Quicksort(a, first, last)
if first < last
p = partition(a, first, last)
quicksort(a, first, p - 1)
quicksort(a, p + 1, last)
Partition(a, first, last)
pivot = a[last]
i = first - 1
j = first
for j to last-1
if a[j] <= pivot
i++
swap a[i] with a[j]
i++
swap a[i] with a[last]
return i
(a) Modify the partition method to to sort an array with only numbers that are either 1 or 0 in linear time
(b) Argue why this does not violate the $\Omega(n lg n)$ bound for comparison based sorting.
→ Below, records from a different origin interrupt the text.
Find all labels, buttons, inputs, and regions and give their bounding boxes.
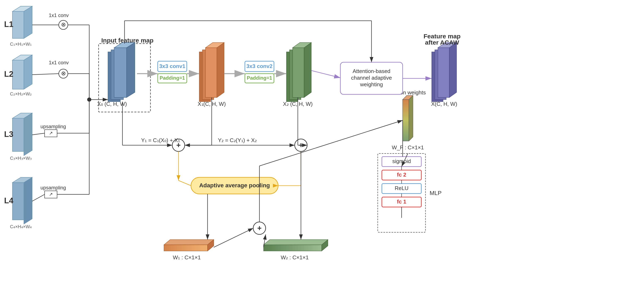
svg-rect-12 <box>12 118 24 151</box>
l4-cube <box>12 177 32 224</box>
sigmoid-label: sigmoid <box>392 158 411 164</box>
mlp-label: MLP <box>430 190 442 196</box>
c4-label: C₄×H₄×W₄ <box>10 224 32 229</box>
svg-marker-33 <box>164 245 208 251</box>
l2-label: L2 <box>4 70 13 78</box>
svg-marker-17 <box>24 177 32 224</box>
x0-cube <box>108 42 135 102</box>
svg-rect-44 <box>438 48 449 97</box>
upsampling-l4-label: upsampling <box>40 185 66 190</box>
svg-marker-36 <box>264 245 322 251</box>
c3-label: C₃×H₃×W₃ <box>10 156 32 161</box>
w1-label: W₁ : C×1×1 <box>173 254 201 261</box>
l3-label: L3 <box>4 130 13 139</box>
y1-to-pool-h <box>178 181 191 186</box>
c2-label: C₂×H₂×W₂ <box>10 91 32 96</box>
multiply-l2-symbol: ⊗ <box>61 70 66 76</box>
svg-rect-20 <box>114 48 126 97</box>
attention-label-2: channel adaptive <box>351 75 392 81</box>
l3-cube <box>12 113 32 156</box>
conv1x1-l1-label: 1x1 conv <box>49 12 69 18</box>
x2-to-attention-arrow <box>311 70 340 78</box>
svg-marker-22 <box>126 42 135 97</box>
w1-strip <box>164 240 214 251</box>
l4-label: L4 <box>4 196 13 205</box>
conv3x3-1-label: 3x3 conv1 <box>159 63 185 69</box>
c1-label: C₁×H₁×W₁ <box>10 41 32 47</box>
relu-label: ReLU <box>395 185 408 191</box>
w2-strip <box>264 240 328 251</box>
feature-map-after-label-1: Feature map <box>424 33 460 40</box>
main-svg: L1 C₁×H₁×W₁ L2 C₂×H₂×W₂ L3 C₃×H₃×W₃ L4 C… <box>0 0 644 290</box>
fc1-label: fc 1 <box>397 199 406 205</box>
feature-map-after-label-2: after ACAW <box>425 39 459 46</box>
x2-cube <box>286 42 311 102</box>
l1-cube <box>12 6 32 38</box>
svg-marker-37 <box>264 240 328 245</box>
wf-strip <box>403 95 413 141</box>
upsampling-l4-arrow: ↗ <box>49 192 53 197</box>
fc2-label: fc 2 <box>397 172 406 178</box>
attention-label-1: Attention-based <box>352 68 390 74</box>
svg-rect-6 <box>12 11 24 38</box>
svg-marker-41 <box>409 95 413 141</box>
x1-cube <box>199 42 224 102</box>
y1-equation: Y₁ = C₁(X₀) + X₁ <box>141 137 180 143</box>
x-out-cube <box>432 42 456 102</box>
svg-marker-14 <box>24 113 32 156</box>
svg-rect-30 <box>293 48 304 97</box>
multiply-l1-symbol: ⊗ <box>61 21 66 28</box>
svg-rect-15 <box>12 183 24 220</box>
svg-rect-25 <box>206 48 217 97</box>
svg-marker-34 <box>164 240 214 245</box>
wf-label: W_F : C×1×1 <box>392 144 424 151</box>
svg-marker-39 <box>403 100 409 141</box>
w2-label: W₂ : C×1×1 <box>281 254 308 261</box>
l2-to-multiply-line <box>32 74 59 75</box>
l3-to-upsample-line <box>32 133 44 135</box>
l1-label: L1 <box>4 20 13 29</box>
attention-label-3: weighting <box>360 81 383 87</box>
padding1-label: Padding=1 <box>160 75 185 81</box>
upsampling-l3-label: upsampling <box>40 124 66 129</box>
conv3x3-2-label: 3x3 conv2 <box>246 63 272 69</box>
svg-marker-46 <box>449 42 456 97</box>
padding2-label: Padding=1 <box>247 75 272 81</box>
l4-to-upsample-line <box>32 194 44 201</box>
x-out-label: X(C, H, W) <box>431 101 457 107</box>
upsampling-l3-arrow: ↗ <box>49 130 53 136</box>
svg-marker-32 <box>304 42 311 97</box>
svg-marker-27 <box>217 42 224 97</box>
svg-marker-11 <box>24 55 32 89</box>
conv1x1-l2-label: 1x1 conv <box>49 60 69 65</box>
y2-equation: Y₂ = C₂(Y₁) + X₂ <box>218 137 257 143</box>
diagram-container: L1 C₁×H₁×W₁ L2 C₂×H₂×W₂ L3 C₃×H₃×W₃ L4 C… <box>0 0 644 290</box>
w1-to-sum-arrow <box>214 228 253 247</box>
w-sum-symbol: + <box>257 224 262 232</box>
l2-cube <box>12 55 32 89</box>
svg-marker-8 <box>24 6 32 38</box>
svg-rect-9 <box>12 60 24 89</box>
(c) Suppose now that the elements consist of numbers from 0 to 5. Can you still use a variation of your algorithm to sort the list in (worst case) linear time?
Attempted solution
(a)
Partition(a, first, last)
pivot = a[last]
i = first - 1
j = first
for j to last-1
if a[j] != pivot
i++
swap a[i] with a[j]
i++
swap a[i] with a[last]
return i
(b) The bound does not apply here since we know additional information about the input. Since we know information, and are not just getting random input, we are not violating the rule
Hint: you just need to put all the $0$s before all the $1$s. I think it might be easier to create a new array than to swap the elements in your existing one. Is that prohibited by the use of the word "sort"? Even if you do have to swap you should be able to do it on one pass through the array.